6. Clinical Medical Science, Chang Gung University, Taoyuan, Taiwan 333, Republic of China

7. Department of Emergency Medicine, Chang Gung Memorial Hospital, Taoyuan, Taiwan 333, Republic of China

Abstract

ABSTRACT We assessed the use of high-resolution melting (HRM) analysis for the rapid identification of influenza A virus subtypes and the detection of newly emerging virus variants. The viral matrix gene was amplified by LightCycler real-time reverse transcription-PCR (RT-PCR) in the presence of the LCGreen I fluorescent dye. Upon optimization of the assay conditions, all the major influenza A virus subtypes, including H1N1, H3N2, H5N1, H7N3, and H9N2, were amplifiable by this method and had a PCR product length of 179 bp.

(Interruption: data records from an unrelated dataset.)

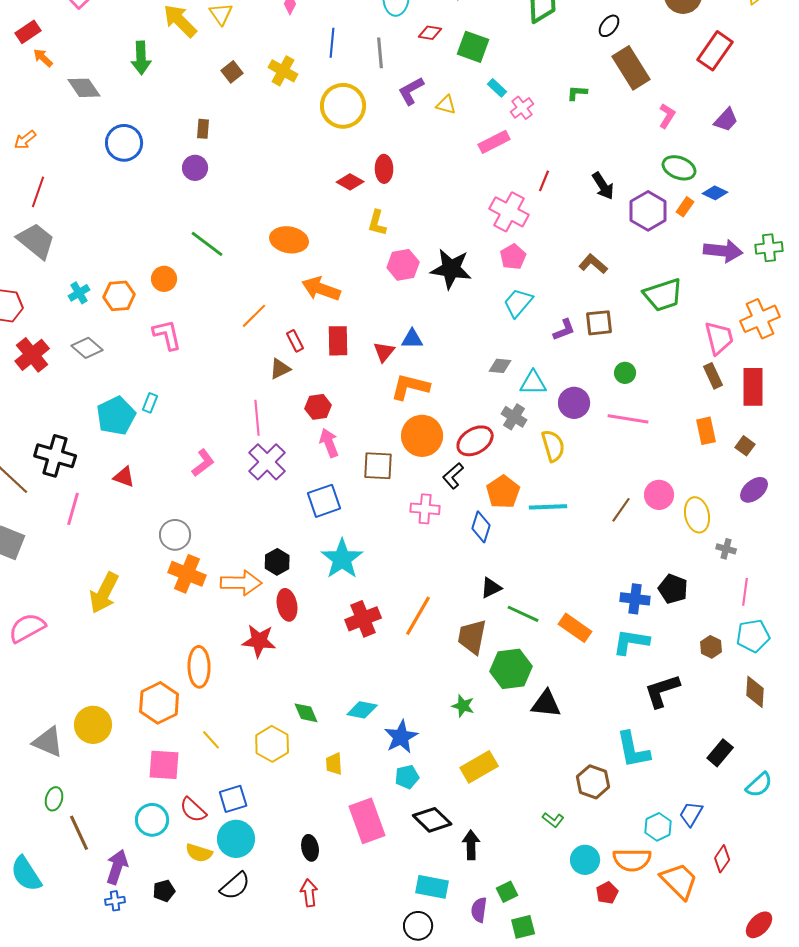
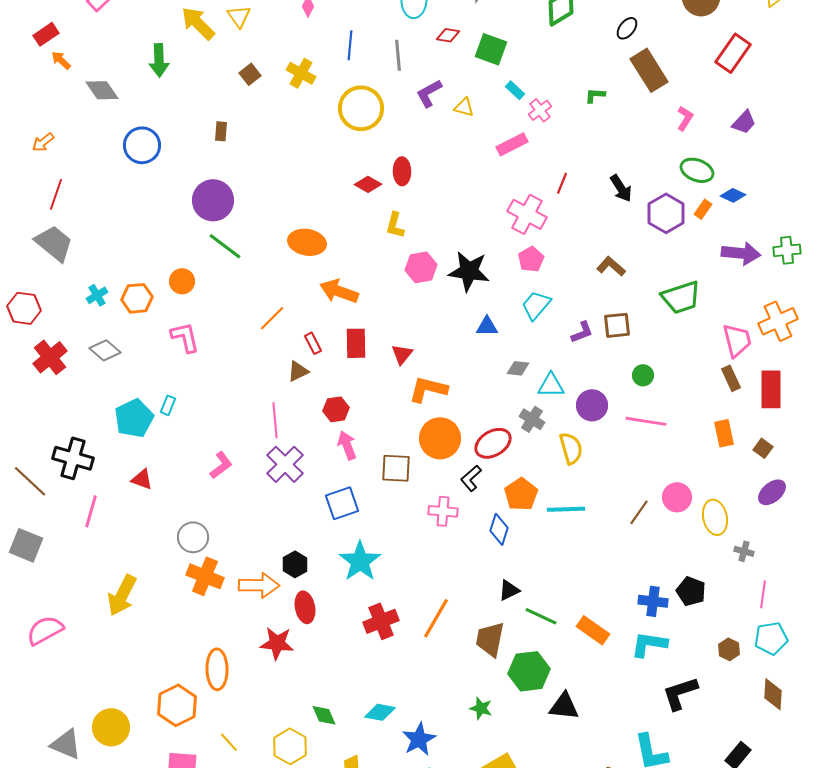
purple circle: (195, 168) -> (213, 200), moved, size x1.6
blue triangle: (412, 339) -> (487, 326), moved

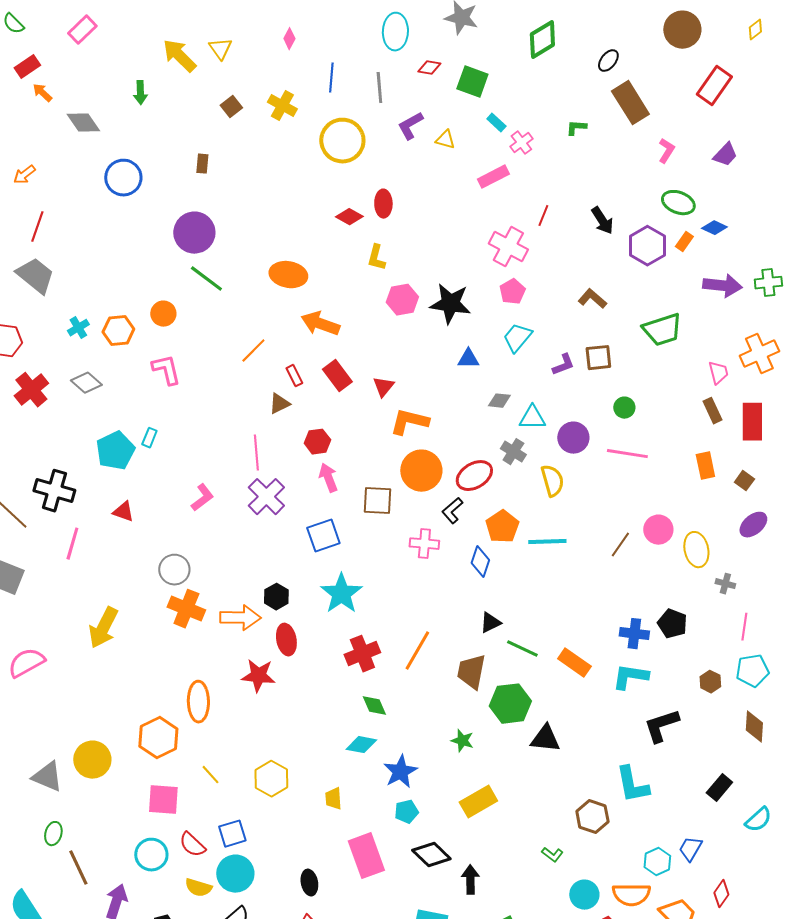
green arrow: (159, 60) -> (140, 93), size x0.7
pink trapezoid: (737, 340) -> (718, 373), size x0.7
red rectangle: (356, 343) -> (337, 376), turned -36
green diamond: (324, 715) -> (374, 706), moved

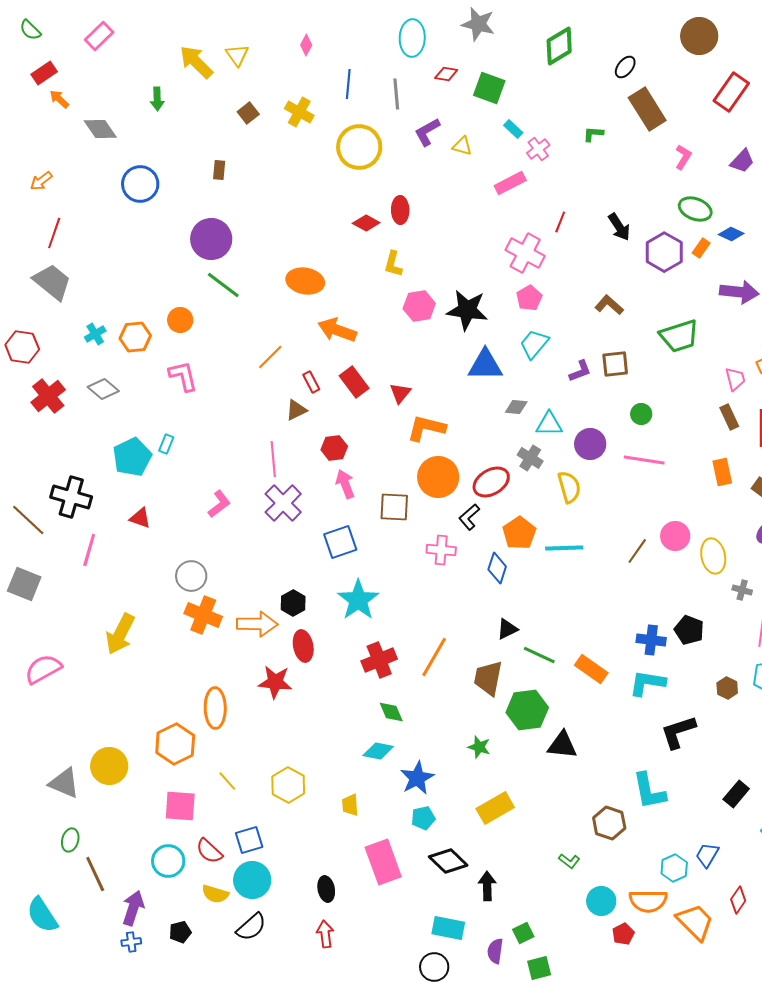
blue triangle: (468, 359) -> (485, 365), size x1.6

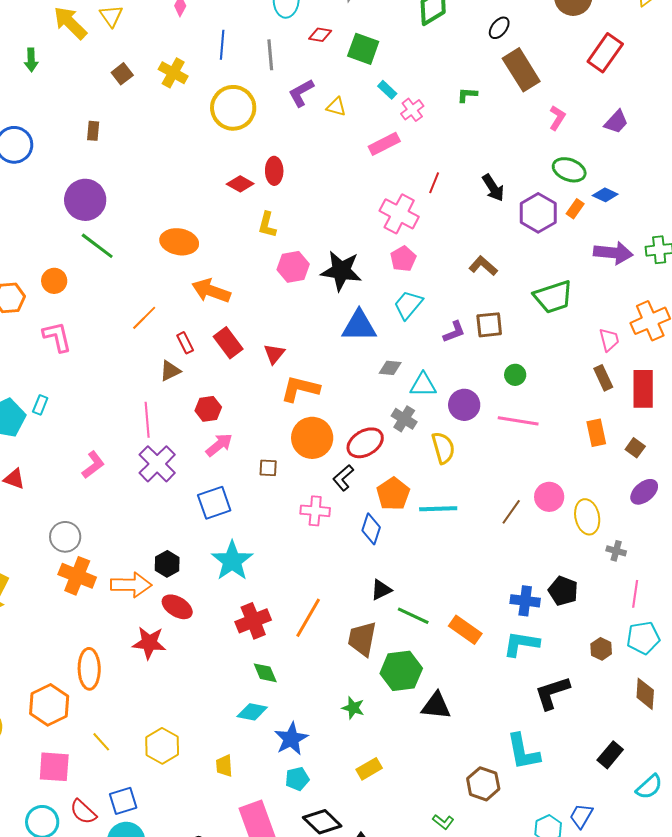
pink arrow: (345, 484) -> (219, 445), turned 72
brown square: (394, 507) -> (268, 468), size x0.6
red ellipse: (303, 646) -> (177, 607), turned -48
yellow rectangle: (495, 808) -> (369, 769), size x0.7

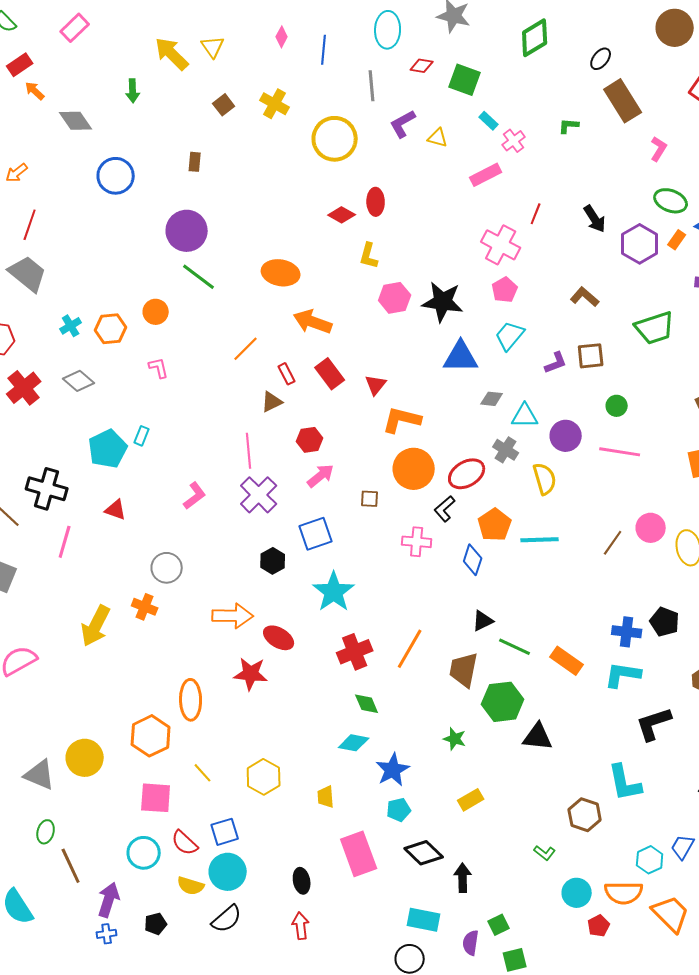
blue line: (222, 45) -> (324, 50), moved
pink L-shape: (57, 337) -> (159, 368), size x0.7
black hexagon: (167, 564) -> (273, 561), moved
orange cross: (77, 576) -> (145, 607), moved, size x0.7

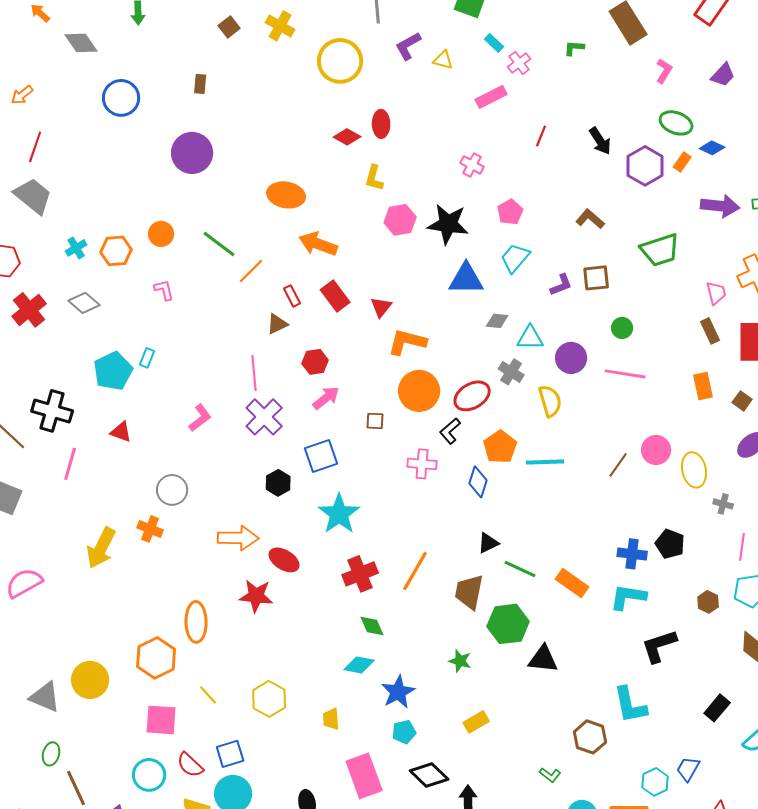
pink cross: (501, 245) -> (472, 165), moved, size x0.6
green line: (199, 277) -> (219, 244), moved

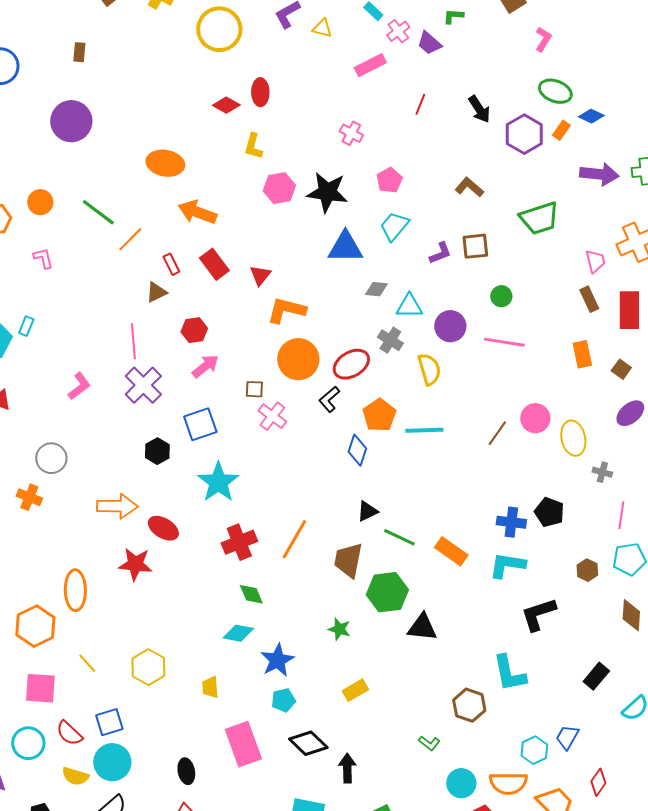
purple trapezoid: (723, 75) -> (429, 43), moved, turned 88
pink cross: (422, 464) -> (272, 416), moved, turned 32

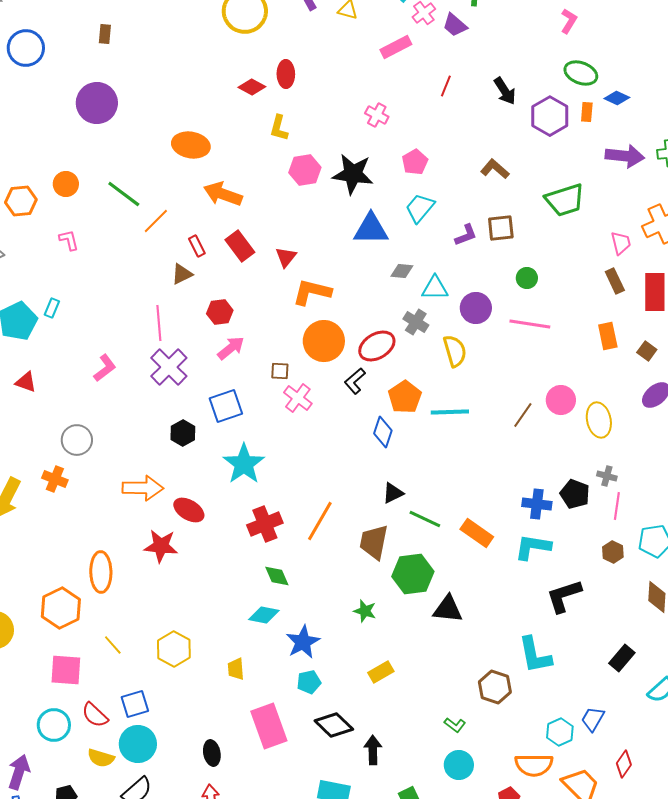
orange rectangle: (561, 130) -> (587, 112), turned -30
gray cross: (602, 472) -> (607, 476), moved
pink line: (621, 515) -> (617, 506), moved
cyan circle: (461, 783) -> (459, 765), moved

Real-time RT-PCR of in vitro-transcribed H3N2 RNA revealed a standard curve for quantification with a linear range (correlation coefficient = 0.9935) across at least 8 log units of RNA concentrations and a detection limit of 10 3 copies of viral RNA. We performed HRM analysis of the PCR products with the HR-1 instrument and used the melting profiles as molecular fingerprints for virus subtyping. The virus subtypes were identified from the high-resolution derivative plot obtained by heteroduplex formation between the PCR products of the viral isolates tested and those of the reference viral isolates. The melting profiles were consistent with minimal interassay variability. Hence, an HRM database and a working protocol were established for the identification of these five influenza A virus subtypes. When this protocol was used to test 21 clinical influenza A virus isolates, the results were comparable to those obtained by RT-PCR with hemagglutinin-specific primer sets. Sequence variants of the clinical isolates ( n = 4) were also revealed by our HRM analytical scheme. This assay requires no multiplexing or hybridization probes and provides a new approach for influenza A virus subtyping and genetic screening of virus variants in a clinical virology laboratory.

Publisher

American Society for Microbiology

Subject

Microbiology (medical)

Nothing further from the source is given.